How can LLMs generate robot control policies?
GenSwarm: Scalable Multi-Robot Code-Policy Generation and Deployment via Language Models
April 1, 2025
https://arxiv.org/pdf/2503.23875This paper introduces GenSwarm, a system that uses large language models (LLMs) to automatically generate and deploy code-based control policies for groups of robots. Users describe desired swarm behavior in natural language, which GenSwarm translates into executable code for individual robots.
Key points for LLM-based multi-agent systems:
- End-to-end code generation: GenSwarm handles the entire process from natural language input to robot deployment, including task analysis, code generation, simulation, and real-world deployment.
- Multi-agent architecture: The system utilizes multiple LLM agents with specialized roles (constraint analysis, code generation, code review, feedback analysis).

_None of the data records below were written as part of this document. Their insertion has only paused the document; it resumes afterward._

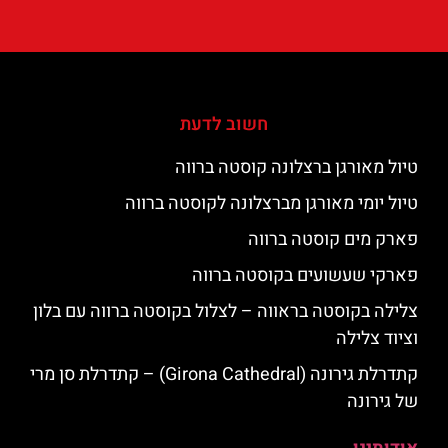
חשוב לדעת
טיול מאורגן ברצלונה קוסטה ברווה
טיול יומי מאורגן מברצלונה לקוסטה ברווה
פארק מים קוסטה ברווה
פארקי שעשועים בקוסטה ברווה
צלילה בקוסטה בראווה – לצלול בקוסטה ברווה עם בלון
וציוד צלילה
קתדרלת גירונה (Girona Cathedral) – קתדרלת סן מרי
של גירונה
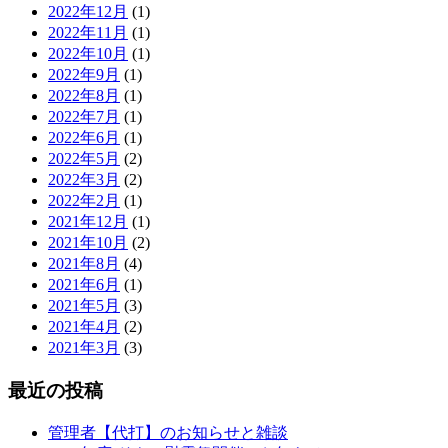
2022年12月
(1)
2022年11月
(1)
2022年10月
(1)
2022年9月
(1)
2022年8月
(1)
2022年7月
(1)
2022年6月
(1)
2022年5月
(2)
2022年3月
(2)
2022年2月
(1)
2021年12月
(1)
2021年10月
(2)
2021年8月
(4)
2021年6月
(1)
2021年5月
(3)
2021年4月
(2)
2021年3月
(3)
最近の投稿
管理者【代打】のお知らせと雑談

- Scalability: GenSwarm's software framework using Ansible and Docker allows for automated deployment across large numbers of robots.
- Adaptability: The system can regenerate code for new or changed tasks on demand.
- Zero-shot learning: GenSwarm generates code without needing prior examples.
- Multi-modal feedback: Video analysis via VLMs and human feedback inform policy refinement.
- Code-as-policy: This approach promotes reproducibility, interpretability, and efficient execution on resource-constrained robots.